Bir şeye ulaşmak için çok fazla uğraşmış,
çok fazla zorluk yaşamış
ve türlü sıkıntılara katlanmışsam,
"o şey" bana eskisi kadar cazip gelmiyor,
gelse de,
"ilk istediğim an" elde etsem bana vereceği zevki vermiyor.
Ben de böyle,
ters bi tipim işte.
Kaçan kovalanır lafına da gıcık olduğumu devamlı söylemem de bu yüzden belki de.
Elde etmek için o kadar uğraştığım sevgiliyi napiyim ben be?
( hiç! )

Ya bi dakka ben nereden bu konuya geldim?
Hah!
"Müjdeler olsun kar yağdııııı" yı,
gündemimize uyarlamak isteyerek çıkmıştım yola
ve etmek istediğim laf şuydu:
Müjdeler olsun Handeynen Fazıl barıştıııııı..
Allaaaam allaaaaam,
şu an saadetten ölebilirim inan!
Tunaynan İclal de barışırsa,
tam olacak bu iş!
Ne kaadddar möhimmmm,
ne kaddar can alıcı konularla uğraşıyoruz,
farkındasın deel mi sevgili halkım!
Ama zaten millet,
"ciddi konularla ilgilenme kotasını" fazla fazla doldurdu,
şimdi yeni magazin bombaları patlatmak lazım.
Artı biraz eğlenmek lazım.

Misal,
ben,
dün gece Kanaltürk’ te Gerçekler’ i seyrederken,
bir taraftan da Eurovision’ daki gelişmeleri takip ettim,
hatta dinlediğim şarkılar arasından kendimce bir
"finale çıkması muhtemel 10" belirledim ve
10’ da 6 bildim.
Aşağıdaki listede kırmızı olanlar,
benim ilk 10’ a kalacağını bildiklerimdir:
( efem dikkat ederseniz hepsini bildim sahtekarlığına girmiyorum,
hangilerini doğru tahmin edebildiğimi direkt söylüyorum.
öhm! )
Belarus, Makedonya,
Slovenya, Macaristan, Gürcistan, Letonya, Sırbistan, Bulgaristan, Türkiye, Moldova.

Bu listede özellikle
Gürcistan ve Moldova’ yı sürpriz biçimde bildim,
çünkü sevgilim dahil kimse şans vermemişti kendilerine.
Belarus ise bankoydu bana göre,
ilk 5’ e girer Cumartesi akşamı yapılacak finalde de.

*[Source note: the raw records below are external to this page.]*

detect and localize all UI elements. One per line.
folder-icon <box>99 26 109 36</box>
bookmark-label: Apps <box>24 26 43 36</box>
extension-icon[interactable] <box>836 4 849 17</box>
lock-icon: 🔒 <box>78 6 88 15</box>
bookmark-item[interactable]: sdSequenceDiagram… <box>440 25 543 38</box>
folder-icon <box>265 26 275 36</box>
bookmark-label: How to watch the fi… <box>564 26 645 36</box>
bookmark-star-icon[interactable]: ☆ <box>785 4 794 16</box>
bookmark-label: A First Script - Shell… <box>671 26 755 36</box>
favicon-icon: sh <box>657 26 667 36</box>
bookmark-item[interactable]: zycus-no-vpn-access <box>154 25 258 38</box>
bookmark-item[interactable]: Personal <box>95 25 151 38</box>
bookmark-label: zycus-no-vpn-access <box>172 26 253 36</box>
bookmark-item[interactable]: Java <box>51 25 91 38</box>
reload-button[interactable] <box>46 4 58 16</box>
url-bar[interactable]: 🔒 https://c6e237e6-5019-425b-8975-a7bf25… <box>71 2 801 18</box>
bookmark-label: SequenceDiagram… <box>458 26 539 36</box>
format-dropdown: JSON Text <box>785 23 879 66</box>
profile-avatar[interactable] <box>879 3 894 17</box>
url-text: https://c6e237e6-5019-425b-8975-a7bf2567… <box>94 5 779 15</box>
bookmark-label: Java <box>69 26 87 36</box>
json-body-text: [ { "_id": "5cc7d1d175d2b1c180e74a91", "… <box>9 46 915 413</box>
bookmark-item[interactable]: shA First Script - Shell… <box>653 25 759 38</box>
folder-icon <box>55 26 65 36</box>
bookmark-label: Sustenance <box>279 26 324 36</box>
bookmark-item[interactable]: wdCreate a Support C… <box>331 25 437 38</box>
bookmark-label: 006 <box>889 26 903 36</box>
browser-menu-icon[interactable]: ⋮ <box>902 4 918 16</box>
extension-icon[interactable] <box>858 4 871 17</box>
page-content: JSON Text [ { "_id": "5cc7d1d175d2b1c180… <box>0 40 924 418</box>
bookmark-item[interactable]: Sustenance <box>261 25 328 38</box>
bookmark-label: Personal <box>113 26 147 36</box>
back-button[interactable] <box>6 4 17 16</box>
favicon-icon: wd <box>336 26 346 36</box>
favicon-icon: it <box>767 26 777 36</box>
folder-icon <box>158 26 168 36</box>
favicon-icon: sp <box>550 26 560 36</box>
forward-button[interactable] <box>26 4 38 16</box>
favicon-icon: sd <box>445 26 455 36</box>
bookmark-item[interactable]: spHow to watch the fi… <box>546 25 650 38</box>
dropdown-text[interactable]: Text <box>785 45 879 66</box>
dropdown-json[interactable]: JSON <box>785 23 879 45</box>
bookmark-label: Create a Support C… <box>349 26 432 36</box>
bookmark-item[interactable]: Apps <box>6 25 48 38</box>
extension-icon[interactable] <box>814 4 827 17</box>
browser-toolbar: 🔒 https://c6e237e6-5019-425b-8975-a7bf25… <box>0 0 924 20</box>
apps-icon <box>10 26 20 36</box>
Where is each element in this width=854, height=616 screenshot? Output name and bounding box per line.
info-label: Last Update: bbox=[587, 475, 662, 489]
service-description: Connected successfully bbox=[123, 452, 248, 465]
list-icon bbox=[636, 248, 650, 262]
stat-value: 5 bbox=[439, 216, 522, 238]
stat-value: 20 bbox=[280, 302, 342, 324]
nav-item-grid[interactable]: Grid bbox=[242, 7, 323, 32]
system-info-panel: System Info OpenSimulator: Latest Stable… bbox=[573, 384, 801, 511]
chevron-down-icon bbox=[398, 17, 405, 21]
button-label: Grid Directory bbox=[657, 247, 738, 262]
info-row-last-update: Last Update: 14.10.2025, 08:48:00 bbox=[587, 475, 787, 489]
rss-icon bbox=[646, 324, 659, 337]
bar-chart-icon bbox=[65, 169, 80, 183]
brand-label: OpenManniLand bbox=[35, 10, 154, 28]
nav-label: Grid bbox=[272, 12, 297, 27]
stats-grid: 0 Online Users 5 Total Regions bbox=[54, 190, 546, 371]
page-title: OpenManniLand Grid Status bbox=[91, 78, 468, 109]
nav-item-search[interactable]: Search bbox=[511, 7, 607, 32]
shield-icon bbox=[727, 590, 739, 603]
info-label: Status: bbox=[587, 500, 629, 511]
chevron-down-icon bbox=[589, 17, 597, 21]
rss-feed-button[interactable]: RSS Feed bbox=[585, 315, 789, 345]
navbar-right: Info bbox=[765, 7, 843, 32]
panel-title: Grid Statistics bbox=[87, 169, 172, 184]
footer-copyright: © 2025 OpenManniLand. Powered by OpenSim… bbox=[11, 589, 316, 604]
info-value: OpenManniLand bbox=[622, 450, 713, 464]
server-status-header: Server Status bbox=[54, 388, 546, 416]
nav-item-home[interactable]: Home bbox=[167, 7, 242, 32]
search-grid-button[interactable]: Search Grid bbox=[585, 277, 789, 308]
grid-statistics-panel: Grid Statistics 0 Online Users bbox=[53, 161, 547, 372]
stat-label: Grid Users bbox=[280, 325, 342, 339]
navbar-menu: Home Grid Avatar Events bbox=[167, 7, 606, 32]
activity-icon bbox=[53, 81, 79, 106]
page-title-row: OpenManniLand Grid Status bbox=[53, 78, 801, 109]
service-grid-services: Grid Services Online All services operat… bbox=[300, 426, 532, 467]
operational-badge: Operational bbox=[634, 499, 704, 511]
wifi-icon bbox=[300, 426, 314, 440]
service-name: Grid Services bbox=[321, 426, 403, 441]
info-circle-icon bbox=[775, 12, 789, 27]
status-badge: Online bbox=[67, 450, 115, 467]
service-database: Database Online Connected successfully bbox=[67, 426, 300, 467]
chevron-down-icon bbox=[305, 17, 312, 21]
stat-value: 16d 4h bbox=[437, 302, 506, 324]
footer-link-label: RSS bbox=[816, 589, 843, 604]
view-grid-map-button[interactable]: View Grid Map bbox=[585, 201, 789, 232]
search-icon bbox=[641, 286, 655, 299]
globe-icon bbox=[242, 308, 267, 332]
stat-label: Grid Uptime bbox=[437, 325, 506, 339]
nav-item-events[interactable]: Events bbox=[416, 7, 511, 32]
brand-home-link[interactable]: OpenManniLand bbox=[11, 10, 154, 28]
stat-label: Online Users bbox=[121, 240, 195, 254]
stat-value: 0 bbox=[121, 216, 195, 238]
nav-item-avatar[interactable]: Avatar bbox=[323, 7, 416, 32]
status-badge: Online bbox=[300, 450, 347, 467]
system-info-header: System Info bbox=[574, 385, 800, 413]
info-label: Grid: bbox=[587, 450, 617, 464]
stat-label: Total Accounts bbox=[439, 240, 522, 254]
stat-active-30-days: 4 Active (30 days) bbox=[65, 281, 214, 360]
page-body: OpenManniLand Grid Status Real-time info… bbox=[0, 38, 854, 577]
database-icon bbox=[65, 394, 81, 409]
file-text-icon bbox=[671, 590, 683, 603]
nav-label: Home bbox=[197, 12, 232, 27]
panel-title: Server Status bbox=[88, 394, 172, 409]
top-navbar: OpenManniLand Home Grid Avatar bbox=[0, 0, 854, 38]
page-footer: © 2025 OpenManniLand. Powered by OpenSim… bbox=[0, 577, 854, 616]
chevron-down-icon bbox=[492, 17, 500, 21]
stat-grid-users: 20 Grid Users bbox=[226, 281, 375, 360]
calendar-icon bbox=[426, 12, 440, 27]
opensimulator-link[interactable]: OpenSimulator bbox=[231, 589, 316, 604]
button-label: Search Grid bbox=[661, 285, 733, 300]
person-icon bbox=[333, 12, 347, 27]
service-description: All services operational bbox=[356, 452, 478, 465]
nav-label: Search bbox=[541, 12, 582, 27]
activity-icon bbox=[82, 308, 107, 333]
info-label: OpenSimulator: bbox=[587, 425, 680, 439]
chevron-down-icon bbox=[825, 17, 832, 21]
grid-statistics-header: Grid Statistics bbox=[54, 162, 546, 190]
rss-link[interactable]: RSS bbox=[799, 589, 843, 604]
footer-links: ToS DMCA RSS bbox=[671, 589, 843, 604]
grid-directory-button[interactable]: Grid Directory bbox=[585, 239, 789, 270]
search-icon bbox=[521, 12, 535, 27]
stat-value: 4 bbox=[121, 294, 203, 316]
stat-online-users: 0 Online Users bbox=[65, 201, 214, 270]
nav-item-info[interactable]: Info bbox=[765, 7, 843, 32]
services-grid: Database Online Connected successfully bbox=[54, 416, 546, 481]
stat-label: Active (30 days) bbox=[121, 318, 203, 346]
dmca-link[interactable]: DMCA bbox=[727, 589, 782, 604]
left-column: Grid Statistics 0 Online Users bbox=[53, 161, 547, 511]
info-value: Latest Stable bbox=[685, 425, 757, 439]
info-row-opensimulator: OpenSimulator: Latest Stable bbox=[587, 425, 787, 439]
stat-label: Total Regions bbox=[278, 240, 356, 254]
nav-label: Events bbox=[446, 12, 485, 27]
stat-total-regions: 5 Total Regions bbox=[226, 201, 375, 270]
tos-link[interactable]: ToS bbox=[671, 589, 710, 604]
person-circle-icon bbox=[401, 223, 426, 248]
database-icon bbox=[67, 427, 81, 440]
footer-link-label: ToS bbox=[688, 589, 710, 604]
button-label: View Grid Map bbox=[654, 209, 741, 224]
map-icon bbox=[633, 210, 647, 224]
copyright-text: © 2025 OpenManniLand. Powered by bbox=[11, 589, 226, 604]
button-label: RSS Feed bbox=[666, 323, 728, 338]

Kenan’ ın performansına gelince,
bir Türk olarak tabii kafadan sempati duyuyoruz kendisine.
Ancak eksiklikleri de söylemek lazım bence.
Ben Çakkıdı klibindeki gibi,
sokak tarzı giyinmiş kalabalık bi dans grubunun,
ilginç figürler sergilemesini isterdim kendimce.
Özellikle klipte görüp de ağzımın açık kaldığı
"nasssı yapıo bu çocuk bu hareketi ya" dediğim halleriyle.
Sonuçta 4 tane dansçı kız kullanıp,
onları klasik "taşlı tuşlu, altınlı pullu kıyafetler" in içine sokarak
klasik figürler yaptırmak biraz sönük kalıyor bana göre.
Tamam görüntü güzel ama,
ee?
Senden bi önce çıkan adam da aynı şeyi yapmış zaten,
bi sonra çıkan da aynı şeyi yapacak haliyle.
O yüzden bence artık 4 dansçı kız kullanmak demode!
( hiç Madonna konseri de izlememiş bunlar herhalde )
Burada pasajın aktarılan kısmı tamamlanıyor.